A Baby Gift
I’m going to a baby shower on Saturday. My mom didn’t believe in baby showers, so we didn’t have them on my side of the family. My mom’s not around anymore, so my nieces are hosting for my niece. This is big. Traditionally, these events are given by the aunts. I feel a succession plan in place.
There was no baby shower when my daughter Katie was pregnant. Recalling my mom’s thoughtful gift of lovely, white eyelet bumper pads for Katie’s hand-me-down crib from Tim’s cousin, I told Katie, “I would love to get the bumper pads for the crib.”
“We don’t use bumper pads.”
They don’t use old cribs either. I soon learned to tame my garage sale groove as these gifts were not greeted with the same fervor I experienced at the card table.
Generational changes are endless. My parents didn’t use car seats, my kids sat in them until preschool when carpooling began.
My grandbabies reclined in John Glenn Orbits the Moon carseats requiring the mind of an engineer for proper launching. They now sit in booster seats complete with water bottle holders. Ingenious. I love those carseats. I want the kids to be safe, safe, and more safe.
I scroll through the baby registry and marvel at the gadgets: video monitors, sound machines for the baby’s room and the stroller, bottle dryers, portable changing tables.
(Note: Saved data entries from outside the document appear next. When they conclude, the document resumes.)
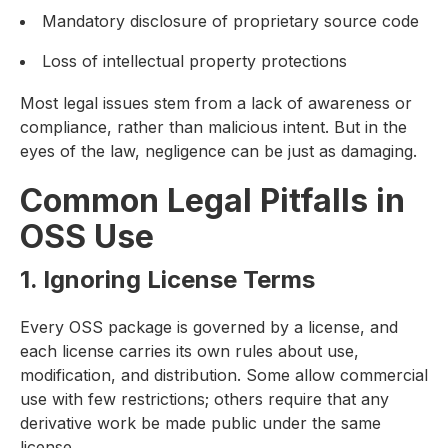
Mandatory disclosure of proprietary source code
Loss of intellectual property protections
Most legal issues stem from a lack of awareness or
compliance, rather than malicious intent. But in the
eyes of the law, negligence can be just as damaging.
Common Legal Pitfalls in
OSS Use
1. Ignoring License Terms
Every OSS package is governed by a license, and
each license carries its own rules about use,
modification, and distribution. Some allow commercial
use with few restrictions; others require that any
derivative work be made public under the same
license.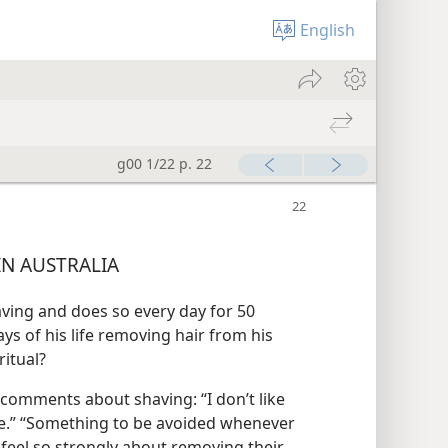
English
g00 1/22 p. 22
N AUSTRALIA
ving and does so every day for 50
ays of his life removing hair from his
ritual?
 comments about shaving: “I don’t like
 life.” “Something to be avoided whenever
 feel so strongly about removing their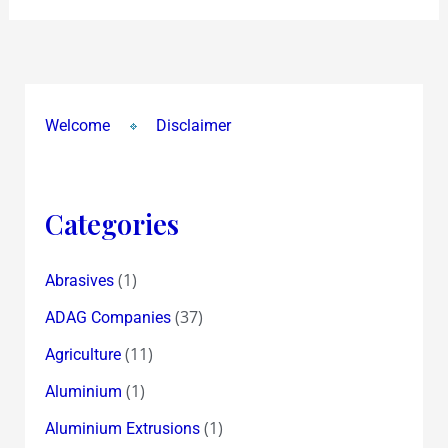
Welcome
Disclaimer
Categories
(1)
Abrasives
(37)
ADAG Companies
(11)
Agriculture
(1)
Aluminium
(1)
Aluminium Extrusions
I struggle with my gift selection and opt for one I wish I had - a thermometer that reads the baby’s temperature simply by holding it against the baby’s head.
When Katie was three months old, I thought she felt feverish. My mother-in-law Mary was visiting and said, “Just put some Vaseline on the thermometer’s tip and insert it into Katie’s bottom.”
I took the silver-tipped, blue-lined glass tube out of its plastic case, slathered it, spread those beautiful baby cheeks, and froze. There was no way I was sticking that thing inside of Katie. Swear to God. I don’t know why God gave me kids.
Mary did it. She held up Katie’s legs as if she was a calf, slid that thing in, held it, and counted to what seemed forever. This was hell for me. I still shiver at the thought of it. Katie was fine.
Click, click, click. I purchase my gift - and hope it never needs to be used.